Он берет Суррея за плечо, но тот отбрасывает его руку:
– Кромвель, вы задумали извести всех дворян. Вы будете рубить нам головы, пока в Англии не останется только подлая кровь, и тогда вы станете править единовластно.
– Это моя ссора. – Эдвард Сеймур делает шаг вперед и кладет руку воина на оранжевый атлас и серебряную бахрому.
Суррей, рванувшись вперед, хватается за кинжал. Собака испуганно лает. Мэтью кричит:
– Спрячь оружие, Оглобля!
Лорд – хранитель печати рычит:
– Живо все опустили руки!
Они испуганно подчиняются, однако Суррей замахивается, Мэтью выставляет ладонь и в следующий миг приваливается к хозяину. На плиты брызжет алая кровь.
Суррей смотрит в ужасе. На лице пот мешается со слезами. Ричард выдергивает кинжал у него из руки: это было все равно что ребенка обезоружить, скажет он позже. Ему запомнится, какие были у Суррея пальцы: холодные, синие, безвольные.
Мэтью уже выпрямился и яростно сосет рану на ладони.
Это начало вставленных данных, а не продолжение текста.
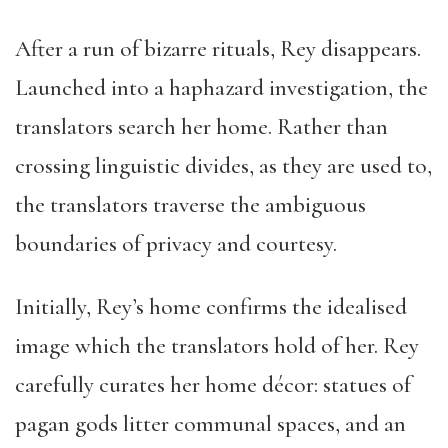
After a run of bizarre rituals, Rey disappears.
Launched into a haphazard investigation, the
translators search her home. Rather than
crossing linguistic divides, as they are used to,
the translators traverse the ambiguous
boundaries of privacy and courtesy.
Initially, Rey’s home confirms the idealised
image which the translators hold of her. Rey
carefully curates her home décor: statues of
pagan gods litter communal spaces, and an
Борзая облизывает плиты: подлая кровь.
– Царапина, – говорит Мэтью, но по подбородку у него течет алая струйка.
Грегори достает носовой платок:
– Держи.
Появился встревоженный Калпепер, по галерее и со стороны кордегардии бегут другие джентльмены.
– Сухожилие цело? – спрашивает Ричард.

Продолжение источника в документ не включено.